All of my writing (aside from Archie and Jemima) has elements of autobiography in it, although what grows from a seed of something factual mutates into something that ultimately is entirely fictional. Sometimes I work stuff out in fiction in the same way that poets often explore their own life experiences in poetry. Usually I don’t know what I’m trying to work out until the book is finished. This was the case with my children’s book, Under the Indigo Waves, which started from a memory of myself as a child on a beach but which ended up being a book about grief following the death of my father.

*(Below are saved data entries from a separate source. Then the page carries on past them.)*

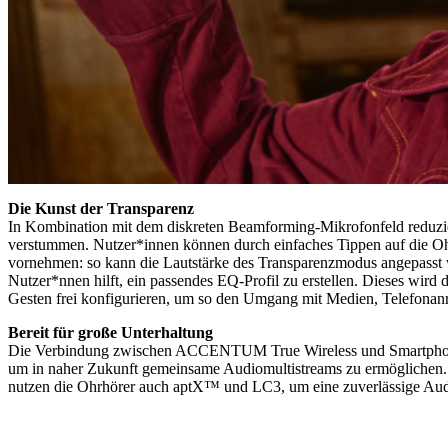
Die Kunst der Transparenz
In Kombination mit dem diskreten Beamforming-Mikrofonfeld reduzie
verstummen. Nutzer*innen können durch einfaches Tippen auf die Oh
vornehmen: so kann die Lautstärke des Transparenzmodus angepasst w
Nutzer*nnen hilft, ein passendes EQ-Profil zu erstellen. Dieses wir
Gesten frei konfigurieren, um so den Umgang mit Medien, Telefonanru
Bereit für große Unterhaltung
Die Verbindung zwischen ACCENTUM True Wireless und Smartphone r
um in naher Zukunft gemeinsame Audiomultistreams zu ermöglichen.
nutzen die Ohrhörer auch aptX™ und LC3, um eine zuverlässige Audio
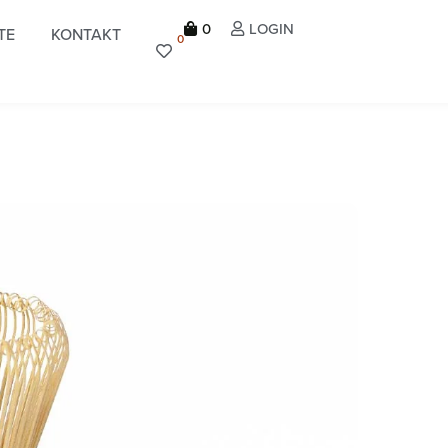
0
LOGIN
TE
KONTAKT
0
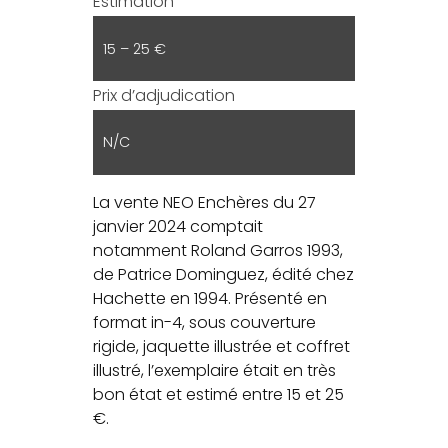
Estimation
15 – 25 €
Prix d’adjudication
N/C
La vente NEO Enchères du 27
janvier 2024 comptait
notamment Roland Garros 1993,
de Patrice Dominguez, édité chez
Hachette en 1994. Présenté en
format in-4, sous couverture
rigide, jaquette illustrée et coffret
illustré, l’exemplaire était en très
bon état et estimé entre 15 et 25
€.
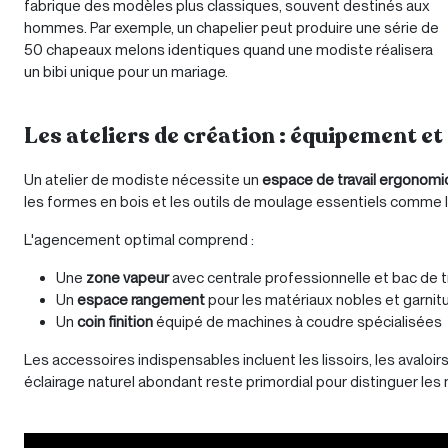
fabrique des modèles plus classiques, souvent destinés aux
hommes. Par exemple, un chapelier peut produire une série de
50 chapeaux melons identiques quand une modiste réalisera
un bibi unique pour un mariage.
Les ateliers de création : équipement et 
Un atelier de modiste nécessite un
espace de travail ergonom
les formes en bois et les outils de moulage essentiels comme l
L'agencement optimal comprend :
Une
zone vapeur
avec centrale professionnelle et bac de
Un
espace rangement
pour les matériaux nobles et garnit
Un
coin finition
équipé de machines à coudre spécialisées
Les accessoires indispensables incluent les lissoirs, les avaloi
éclairage naturel abondant reste primordial pour distinguer le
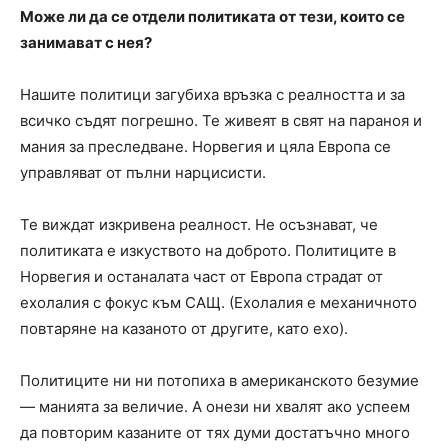
Може ли да се отдели политиката от тези, които се
занимават с нея?
Нашите политици загубиха връзка с реалността и за
всичко съдят погрешно. Те живеят в свят на параноя и
мания за преследване. Норвегия и цяла Европа се
управляват от пълни нарцисисти.
Те виждат изкривена реалност. Не осъзнават, че
политиката е изкуството на доброто. Политиците в
Норвегия и останалата част от Европа страдат от
ехолалия с фокус към САЩ. (Ехолалия е механичното
повтаряне на казаното от другите, като ехо).
Политиците ни ни потопиха в американското безумие
— манията за величие. А онези ни хвалят ако успеем
да повторим казаните от тях думи достатъчно много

Like Miriam, in Perhaps, I’m approaching middle age (or maybe I’m already there) and wondering how to spend the second half of my life. I’ve not done things in a conventional way, although, as Archie and Jemima know, there isn’t really a normal way to do things these days. On Friday night I sat with my daughter, Edie, looking at photos from my past. For the first time she realised that I’d been married before I met her father from whom I am now separated. I was worried how she might react but she thought it was hilarious that I’d been married and not had children and then had children without getting married. Thankfully, she’s a free spirit, like me, and wasn’t phased at all. But, as I know in my role as her mother, even a free spirit needs boundaries. I started my most recent book, Perhaps, because, like all of my books, it was the book I needed to write. Perhaps I’m writing this book to think about what I might do next. And, as time, and the writing, goes on, I feel a shift taking place within me. My first book, Once Upon a Pony Tail, ended with the rejection of the fairy tale happy ending of marriage and a reassertion of individuality and freedom. But I have a feeling that Perhaps might end up going in the opposite direction. I have a feeling now that having clearer boundaries might actually lead to greater freedom in a relationship and in life. And I have a glimmer of hope that perhaps I might have found someone to explore these boundaries with.